▶ **WORK INSTRUCTIONS**: Exactly those lines that run from the one containing "desperate plea for someone to" through the last line of the entries below should be printed, and no others.

▶ **MATERIAL FOR THIS TASK**:
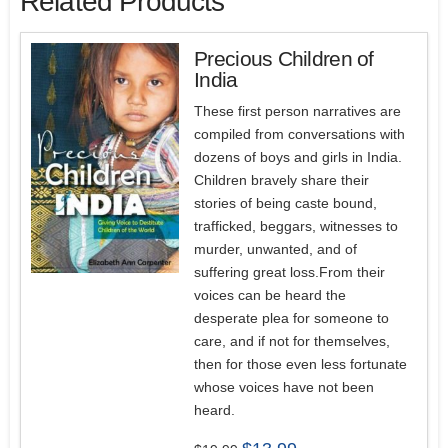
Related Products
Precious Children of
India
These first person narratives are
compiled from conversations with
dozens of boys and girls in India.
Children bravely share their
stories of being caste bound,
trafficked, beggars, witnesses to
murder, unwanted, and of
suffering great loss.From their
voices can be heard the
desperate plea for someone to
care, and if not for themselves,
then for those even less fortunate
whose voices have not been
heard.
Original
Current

▶ **PROBLEM SOLUTION**:
desperate plea for someone to
care, and if not for themselves,
then for those even less fortunate
whose voices have not been
heard.
Original
Current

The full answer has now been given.